> **EXERCISE DATA**:
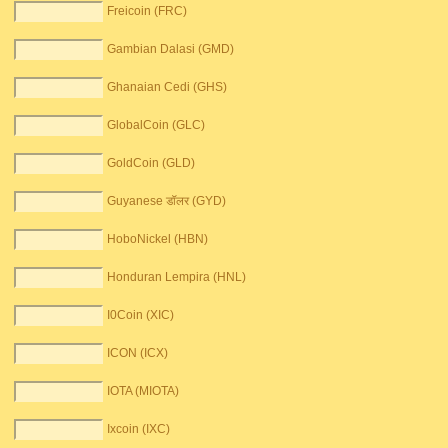
Freicoin (FRC)
Gambian Dalasi (GMD)
Ghanaian Cedi (GHS)
GlobalCoin (GLC)
GoldCoin (GLD)
Guyanese डॉलर (GYD)
HoboNickel (HBN)
Honduran Lempira (HNL)
I0Coin (XIC)
ICON (ICX)
IOTA (MIOTA)
Ixcoin (IXC)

> **ACTIVITY**: Everything from the line with "HoboNickel (HBN)" through the last line of the entries is to be written out again, unchanged; nothing else belongs in the answer.

> **RESULT BELOW**:
HoboNickel (HBN)
Honduran Lempira (HNL)
I0Coin (XIC)
ICON (ICX)
IOTA (MIOTA)
Ixcoin (IXC)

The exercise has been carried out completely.